The second expansion is the Valhalla expansion, the one that typically receives the most praise. I mentioned how debilitating losing a battle across the sea can be. Not only does it costs resources to journey there, but losing that many warriors can really hurt. The Valhalla has fixed this by making your warrior’s deaths more meaningful.
With Valhalla, each time a warrior dies, you get a small carboard chit of that warrior. You can then spend these chits for Valkyrie cards which provide benefits like possible end-game points or more warriors. You may even spend them to claim Epic Monsters. These Epic Monsters provide a large amount of victory points and may even provide end-game bonuses. Lastly, the Valhalla expansion also contains 2 new warrior types, the shield maiden and the berserker. Valhalla has managed to fix the one area that many folks viewed at the pitfall of the base game, while also adding a larger amount of variety to the game.
So why is Champions of Midgard one of my favorite games? First, I really enjoy the Viking theme and the associated aesthetic. There are a number of interesting characters, each with their own variable player power, each looking like a vicious Viking warrior. Having purchased the Jarl edition for Champions of Midgard, we even have nice wooden Viking meeples and resources, both enhancing what was already a solid table presence. I also purchased the game board playmat, which incorporates both expansions and further augments a beautiful game. I already love the gameplay, but I loved blinging out my version of the game just as much. I think the table presence here is pretty solid and I love the attention this game gets when it is being played.
The second thing that I really love about Champions of Midgard is the dice-based combat. Learning how to assess your threats and apply the correct number of warriors to each battle is very important and part of game’s strategy. I have had some epic battles, sending the bare minimum in food and warriors and still managed to get past the journey card and defeat the monsters. Although, I don’t recommend it. If you send a force across the sea and lose, it can be very hard to come back from. It takes time to build up your forces, and facing defeat can be a large setback. This is why my next favorite element of Champions of Midgard is the expansion combat. One of which both adds immensely to the fun of the game, solves for such a potential setback, and makes my favorite mechanic a real treat in this game.
As most of the games I really enjoy do, Champions of Midgard can tell a great story. The memories of the epic games that I played against my wife in Champions of Midgard is also something that I love and cherish. My wife beat me the first 2 games and I have won every game since, but my wife loves the game and keeps getting better over time. In the base game, if you gain a certain amount of lead in your scoring, the outcome can be known with 2-3 rounds remaining in play. Adding Valhalla adds some cards that assist with end game points, making the outcomes far less certain. In our last game, I thought I had crushed my wife, but only managed to beat her by a handful of points.

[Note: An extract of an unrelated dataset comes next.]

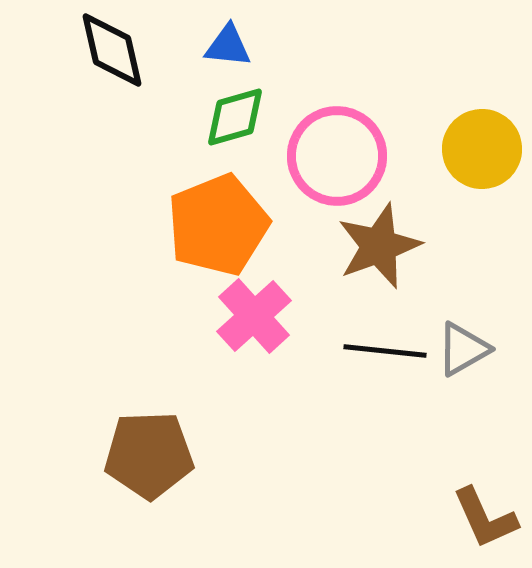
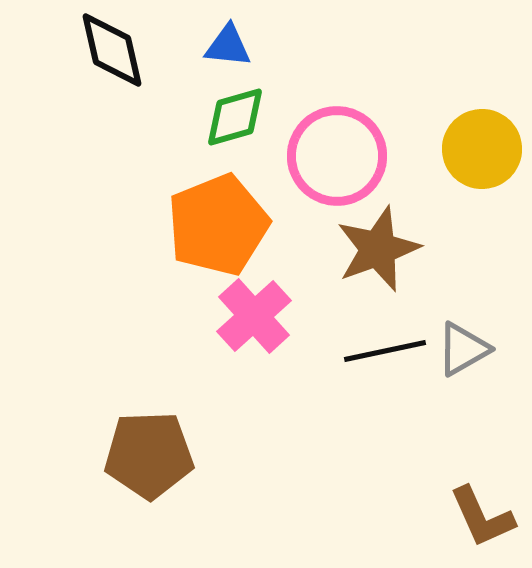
brown star: moved 1 px left, 3 px down
black line: rotated 18 degrees counterclockwise
brown L-shape: moved 3 px left, 1 px up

My wife and I love of Ameri-style games. Dice-based combat can produce wildly different results, and add flavor and variety to play. This combat mechanic has been what elevated Champions of Midgard in my game collection. It’s simply a lot of fun. Although, I also appreciate that those who abhor the randomness of dice rolling and the luck of the draw may find the game a little too unpredictable for their liking. For me, the worker placement and dice combat combination adds up to a solid game experience that keeps me coming back for more. As such, I am happy to count Champions of Midgard as one of my Favorite Games.